# PROBLEM REQUIREMENTS:
For the data below, restate word for word only the lines from the line containing "oherwydd rhyngweithiadau gwael â chwsmeriaid." through the line containing "ソコン・スマートフォンなどの閲覧環境によって、実際の色", both ends included.

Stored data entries
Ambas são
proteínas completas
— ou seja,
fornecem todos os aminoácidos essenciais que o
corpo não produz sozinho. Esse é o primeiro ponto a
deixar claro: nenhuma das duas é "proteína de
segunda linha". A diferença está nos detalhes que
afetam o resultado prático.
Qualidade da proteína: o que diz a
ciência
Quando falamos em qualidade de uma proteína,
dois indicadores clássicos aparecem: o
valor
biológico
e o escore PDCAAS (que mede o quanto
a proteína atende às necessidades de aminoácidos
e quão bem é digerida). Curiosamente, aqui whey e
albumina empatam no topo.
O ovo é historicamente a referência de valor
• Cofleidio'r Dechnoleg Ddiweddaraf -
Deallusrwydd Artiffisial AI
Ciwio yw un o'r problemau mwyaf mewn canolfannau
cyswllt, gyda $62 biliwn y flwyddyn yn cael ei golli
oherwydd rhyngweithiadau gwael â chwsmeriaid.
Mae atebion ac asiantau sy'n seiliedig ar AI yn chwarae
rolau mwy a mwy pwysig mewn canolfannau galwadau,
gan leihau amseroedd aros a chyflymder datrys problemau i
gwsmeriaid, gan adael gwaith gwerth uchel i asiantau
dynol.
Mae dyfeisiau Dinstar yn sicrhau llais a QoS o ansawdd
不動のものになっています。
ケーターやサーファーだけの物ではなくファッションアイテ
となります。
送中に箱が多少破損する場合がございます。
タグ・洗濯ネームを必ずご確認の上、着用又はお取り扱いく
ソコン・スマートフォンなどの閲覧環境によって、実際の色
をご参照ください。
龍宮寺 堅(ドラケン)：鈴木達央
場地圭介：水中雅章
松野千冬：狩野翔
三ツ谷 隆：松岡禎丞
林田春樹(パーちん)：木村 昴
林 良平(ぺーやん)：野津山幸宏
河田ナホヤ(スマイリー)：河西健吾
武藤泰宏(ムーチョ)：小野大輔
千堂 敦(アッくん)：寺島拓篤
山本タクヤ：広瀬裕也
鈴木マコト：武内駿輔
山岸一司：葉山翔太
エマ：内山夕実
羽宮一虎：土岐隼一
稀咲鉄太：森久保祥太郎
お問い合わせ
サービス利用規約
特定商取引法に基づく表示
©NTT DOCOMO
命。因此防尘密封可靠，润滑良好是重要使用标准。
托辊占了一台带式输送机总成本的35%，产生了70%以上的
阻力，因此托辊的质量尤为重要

# COMPLETED TASK:
oherwydd rhyngweithiadau gwael â chwsmeriaid.
Mae atebion ac asiantau sy'n seiliedig ar AI yn chwarae
rolau mwy a mwy pwysig mewn canolfannau galwadau,
gan leihau amseroedd aros a chyflymder datrys problemau i
gwsmeriaid, gan adael gwaith gwerth uchel i asiantau
dynol.
Mae dyfeisiau Dinstar yn sicrhau llais a QoS o ansawdd
不動のものになっています。
ケーターやサーファーだけの物ではなくファッションアイテ
となります。
送中に箱が多少破損する場合がございます。
タグ・洗濯ネームを必ずご確認の上、着用又はお取り扱いく
ソコン・スマートフォンなどの閲覧環境によって、実際の色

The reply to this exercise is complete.